Yes, procurementMethod
is already separate from procurementMethodDetails
, whose semantics are very broad such that it could describe these dimensions/perspectives. Right now it's often used for the name of the procedure, which in many jurisdictions conflates dimensions, perspectives and a "strict" concept of procedure. My question is whether there is something other than the name that we want to track, in which case another field(s) is useful.
I think I understand, but I find it quite surprising.

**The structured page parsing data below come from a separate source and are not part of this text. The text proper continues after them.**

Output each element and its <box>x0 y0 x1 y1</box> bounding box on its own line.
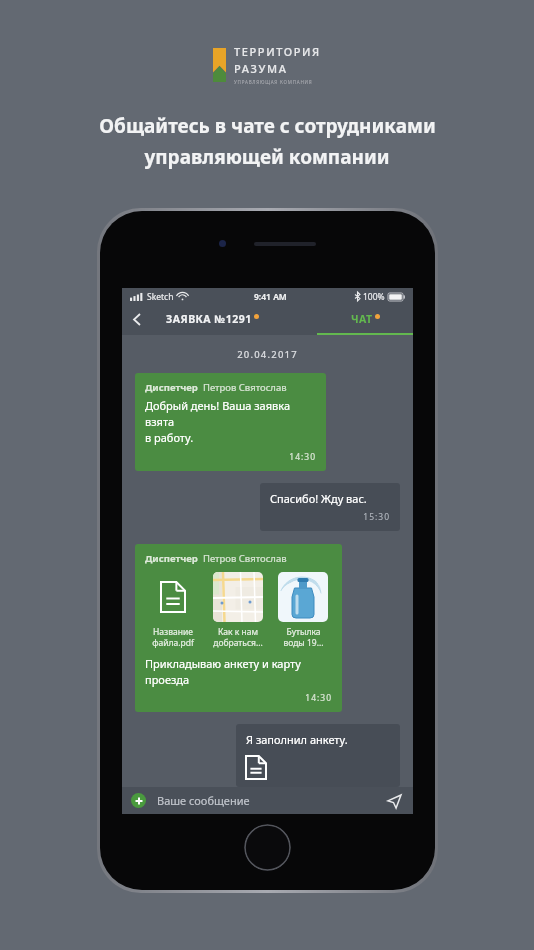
button[interactable]: Ваше сообщение <box>157 787 384 814</box>
staticText: Прикладываю анкету и карту проезда <box>145 656 301 687</box>
staticText: 14:30 <box>145 451 316 463</box>
staticText: ЗАЯВКА №1291 <box>166 312 252 326</box>
staticText: Диспетчер <box>145 552 198 565</box>
staticText: Петров Святослав <box>203 381 287 394</box>
staticText: 100% <box>363 291 385 303</box>
staticText: 15:30 <box>270 511 390 523</box>
staticText: Диспетчер <box>145 381 198 394</box>
staticText: Как к нам добраться... <box>213 626 263 648</box>
button[interactable]: Я заполнил анкету. <box>236 724 400 787</box>
button[interactable]: Диспетчер <box>135 544 342 712</box>
staticText: Название файла.pdf <box>152 626 194 648</box>
staticText: РАЗУМА <box>234 61 288 76</box>
staticText: ТЕРРИТОРИЯ <box>234 44 321 59</box>
staticText: Общайтесь в чате с сотрудниками <box>99 113 436 139</box>
button[interactable]: Бутылка воды 19... <box>275 572 331 648</box>
button[interactable]: Back <box>122 305 152 333</box>
staticText: Спасибо! Жду вас. <box>270 491 367 506</box>
staticText: ЧАТ <box>351 312 373 326</box>
staticText: Бутылка воды 19... <box>283 626 324 648</box>
staticText: Я заполнил анкету. <box>246 732 348 747</box>
staticText: 9:41 AM <box>254 291 287 303</box>
staticText: Sketch <box>147 291 174 303</box>
button[interactable]: Название файла.pdf <box>145 572 201 648</box>
staticText: Добрый день! Ваша заявка взята в работу. <box>145 398 316 445</box>
button[interactable]: Спасибо! Жду вас. <box>260 483 400 531</box>
button[interactable]: ЗАЯВКА №1291 <box>152 305 317 333</box>
staticText: УПРАВЛЯЮЩАЯ КОМПАНИЯ <box>234 79 313 85</box>
staticText: 20.04.2017 <box>135 348 400 361</box>
button[interactable]: Диспетчер <box>135 373 326 471</box>
button[interactable]: Add attachment <box>131 793 146 808</box>
staticText: Петров Святослав <box>203 552 287 565</box>
staticText: 14:30 <box>145 692 332 704</box>
staticText: управляющей компании <box>144 144 390 170</box>
button[interactable]: Send <box>384 791 404 811</box>
button[interactable]: ЧАТ <box>317 305 413 333</box>
button[interactable]: Как к нам добраться... <box>210 572 266 648</box>
staticText: Ваше сообщение <box>157 793 250 808</box>
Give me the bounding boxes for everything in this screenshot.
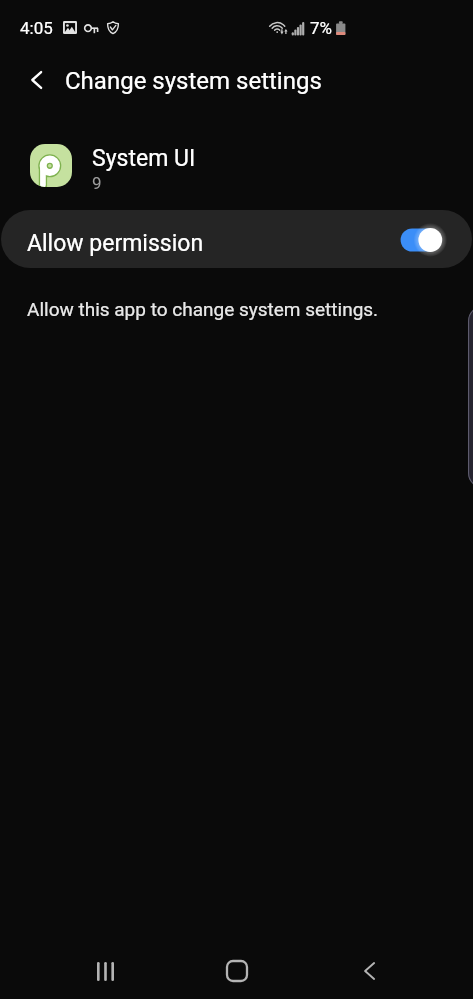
button[interactable]: Recent apps (70, 936, 140, 999)
staticText: Allow this app to change system settings… (27, 298, 379, 320)
staticText: Change system settings (65, 67, 322, 95)
button[interactable]: Home (202, 936, 272, 999)
staticText: 7% (310, 18, 333, 38)
staticText: System UI (92, 145, 196, 172)
button[interactable]: Navigate up (8, 52, 64, 108)
staticText: 9 (92, 173, 102, 193)
staticText: 4:05 (20, 18, 53, 38)
button[interactable]: Allow permission (1, 210, 472, 268)
staticText: Allow permission (27, 230, 204, 257)
button[interactable]: Back (334, 936, 404, 999)
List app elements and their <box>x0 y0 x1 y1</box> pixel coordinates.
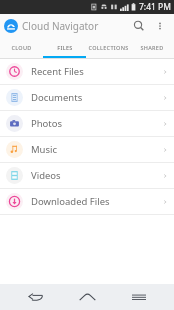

My impression of the two fields was that they are both very narrow: procurementMethod
is defined by its closed codelist and procurementMethodDetails
are details on the closed codelist, which is essentially just the name of the procedure (e.g. in the EU, I choose 'direct' and write "Negotiated procedure without prior publication of a call for competititon"). I wouldn't put other information there.
But to answer your question - for the EU, one field would be enough.
In the EU, the names of procedures are separated from the dimensions/perspectives like "utilities", "social regime", etc. but in some jurisdictions we've reviewed, the names of procedures integrate these. I guess that is surprising, but it is common.
In Colombia, the procurementMethodDetails
field already distinguishes if the process is a PPP. Example https://apiocds.colombiacompra.gov.co/apiCCE2.0/rest/release/ocid/ocds-k50g02-16-20-1498
And the endpoint and value to use to filter them all https://apiocds.colombiacompra.gov.co/apiCCE2.0/rest/releases/filters/tender.procurementMethodDetails%2CIniciativa%20Privada
(From https://github.com/open-contracting-extensions/public-private-partnerships/issues/237#issuecomment-744625885) SIF's SOURCE platform includes a boolean
isPPP/Concession
field, the semantics of which are:At present, there is no field for this "type" information in OCDS.